▶ **What is expected**:
When you reach the line containing "Pose de carrelage" in the entries below, repeat it and each line after it exactly until the entries end.

Listed entries: Begin

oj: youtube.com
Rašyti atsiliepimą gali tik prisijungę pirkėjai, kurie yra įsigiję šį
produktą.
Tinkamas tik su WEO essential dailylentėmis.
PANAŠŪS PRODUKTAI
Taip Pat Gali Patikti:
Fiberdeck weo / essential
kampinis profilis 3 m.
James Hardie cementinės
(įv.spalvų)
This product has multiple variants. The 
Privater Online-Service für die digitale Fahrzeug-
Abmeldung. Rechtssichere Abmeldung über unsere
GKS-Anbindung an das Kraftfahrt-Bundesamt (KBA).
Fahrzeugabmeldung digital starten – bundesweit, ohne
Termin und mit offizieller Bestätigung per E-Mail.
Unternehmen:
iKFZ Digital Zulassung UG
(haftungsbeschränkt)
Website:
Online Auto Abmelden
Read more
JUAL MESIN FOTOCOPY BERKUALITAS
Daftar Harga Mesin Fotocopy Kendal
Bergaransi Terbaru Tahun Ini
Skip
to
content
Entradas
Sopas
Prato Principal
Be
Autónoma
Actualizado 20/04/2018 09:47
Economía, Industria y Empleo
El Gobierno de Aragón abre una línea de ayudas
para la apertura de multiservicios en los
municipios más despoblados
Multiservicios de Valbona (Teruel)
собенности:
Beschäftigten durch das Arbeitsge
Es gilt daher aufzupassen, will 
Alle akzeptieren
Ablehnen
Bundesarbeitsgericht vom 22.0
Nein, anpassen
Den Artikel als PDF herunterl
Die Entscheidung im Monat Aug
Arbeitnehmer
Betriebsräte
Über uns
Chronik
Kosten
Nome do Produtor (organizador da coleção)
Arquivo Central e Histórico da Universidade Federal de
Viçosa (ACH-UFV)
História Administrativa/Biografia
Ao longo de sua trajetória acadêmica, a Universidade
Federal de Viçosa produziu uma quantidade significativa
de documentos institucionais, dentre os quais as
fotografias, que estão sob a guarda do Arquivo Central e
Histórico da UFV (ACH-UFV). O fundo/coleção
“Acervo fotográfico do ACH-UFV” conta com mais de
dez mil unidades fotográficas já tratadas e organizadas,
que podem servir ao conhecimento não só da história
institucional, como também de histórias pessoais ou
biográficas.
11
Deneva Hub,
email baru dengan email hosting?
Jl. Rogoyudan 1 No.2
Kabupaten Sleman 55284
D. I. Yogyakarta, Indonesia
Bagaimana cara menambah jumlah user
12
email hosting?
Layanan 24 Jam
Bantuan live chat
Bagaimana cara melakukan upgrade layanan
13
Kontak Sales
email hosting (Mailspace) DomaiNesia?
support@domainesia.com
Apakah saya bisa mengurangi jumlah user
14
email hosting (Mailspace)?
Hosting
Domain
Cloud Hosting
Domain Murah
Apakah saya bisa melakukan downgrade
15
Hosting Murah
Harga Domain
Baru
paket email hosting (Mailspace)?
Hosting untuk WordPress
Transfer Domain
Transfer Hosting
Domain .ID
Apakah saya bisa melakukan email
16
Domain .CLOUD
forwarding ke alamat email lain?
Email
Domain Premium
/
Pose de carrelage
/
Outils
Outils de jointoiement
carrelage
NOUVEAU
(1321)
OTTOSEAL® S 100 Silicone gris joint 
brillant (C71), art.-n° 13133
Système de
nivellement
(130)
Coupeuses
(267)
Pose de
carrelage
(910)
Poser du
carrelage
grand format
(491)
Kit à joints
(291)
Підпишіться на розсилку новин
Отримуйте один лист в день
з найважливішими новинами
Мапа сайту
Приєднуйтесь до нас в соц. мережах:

Listed entries: End

▶ **Result**:
Pose de carrelage
/
Outils
Outils de jointoiement
carrelage
NOUVEAU
(1321)
OTTOSEAL® S 100 Silicone gris joint 
brillant (C71), art.-n° 13133
Système de
nivellement
(130)
Coupeuses
(267)
Pose de
carrelage
(910)
Poser du
carrelage
grand format
(491)
Kit à joints
(291)
Підпишіться на розсилку новин
Отримуйте один лист в день
з найважливішими новинами
Мапа сайту
Приєднуйтесь до нас в соц. мережах:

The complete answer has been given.